Racah Institute of Physics, Hebrew University of Jerusalem, Jerusalem 91904, Israel.
Phys Rev Lett. 2022 Feb 18;128(7):078301. doi: 10.1103/PhysRevLett.128.078301.
Motivated by recent epidemic outbreaks, including those of COVID-19, we solve the canonical problem of calculating the dynamics and likelihood of extensive outbreaks in a population within a large class of stochastic epidemic models with demographic noise, including the susceptible-infected-recovered (SIR) model and its general extensions. In the limit of large populations, we compute the probability distribution for all extensive outbreaks, including those that entail unusually large or small (extreme) proportions of the population infected.

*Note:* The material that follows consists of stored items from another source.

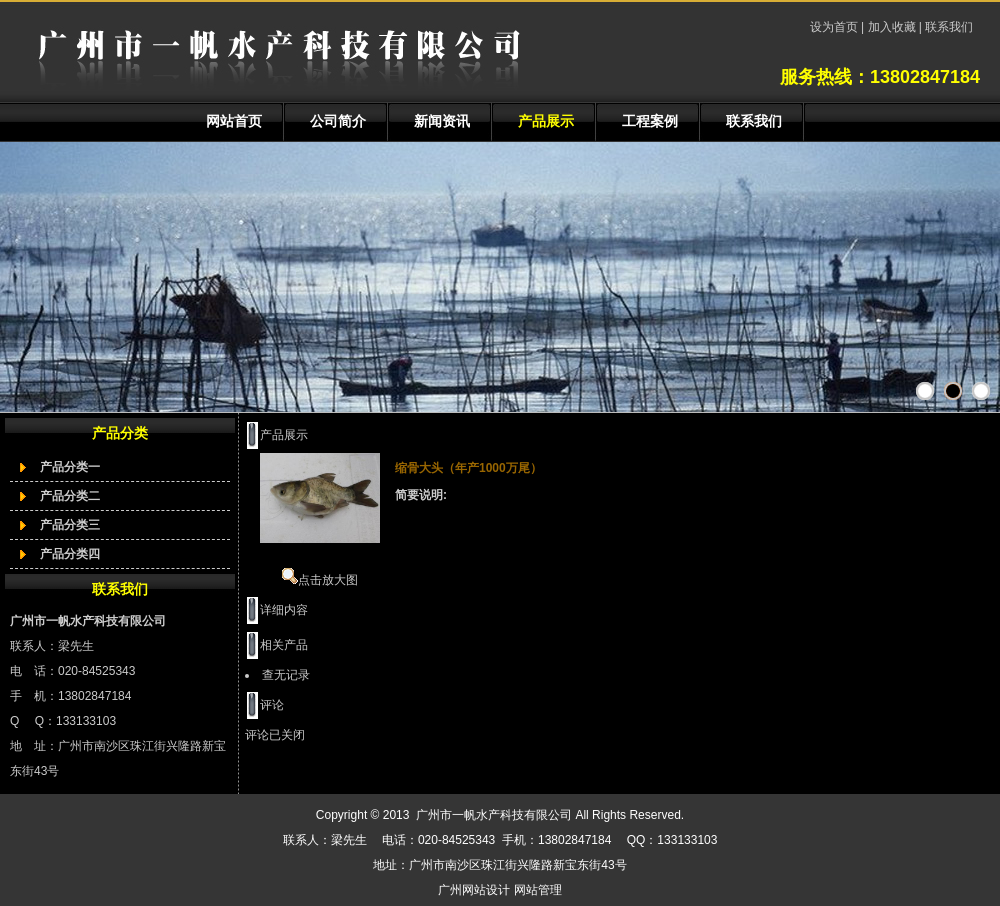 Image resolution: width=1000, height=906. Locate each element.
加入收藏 (891, 27)
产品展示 (546, 121)
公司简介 (338, 121)
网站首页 (234, 121)
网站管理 (538, 890)
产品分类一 (70, 467)
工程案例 (650, 121)
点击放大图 (320, 580)
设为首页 (835, 27)
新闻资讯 (442, 121)
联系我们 (947, 27)
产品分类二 (70, 496)
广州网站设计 (474, 890)
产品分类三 (70, 525)
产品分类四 (70, 554) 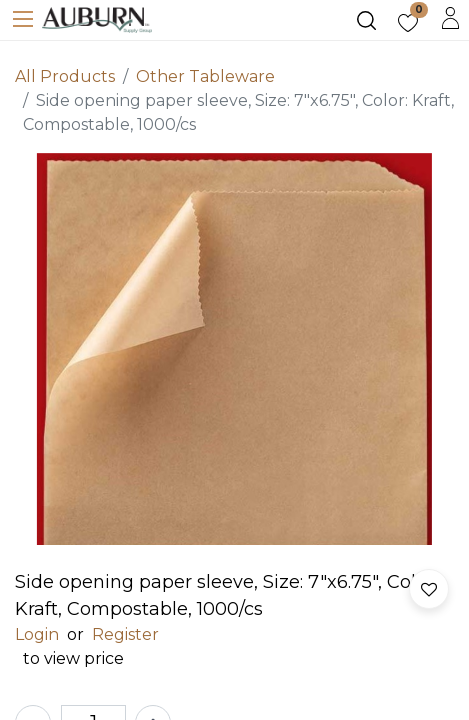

Our approach reveals that, unlike other well-known examples of rare events occurring in discrete-state stochastic systems, the statistics of extreme outbreaks emanate from a full continuum of Hamiltonian paths, each satisfying unique boundary conditions with a conserved probability flux.
受最近的疫情爆发的启发,包括 COVID-19,我们解决了在具有人口统计学噪声的大型随机传染病模型中计算人群中广泛爆发的动力学和可能性的典型问题,包括易感-感染-恢复(SIR)模型及其一般扩展。在大群体的极限下,我们计算了所有广泛爆发的概率分布,包括那些涉及异常大或小(极端)比例的人口感染的爆发。我们的方法表明,与离散状态随机系统中发生的其他罕见事件的例子不同,极端爆发的统计数据源于完整的哈密顿路径连续统,每个路径都满足独特的边界条件和守恒的概率通量。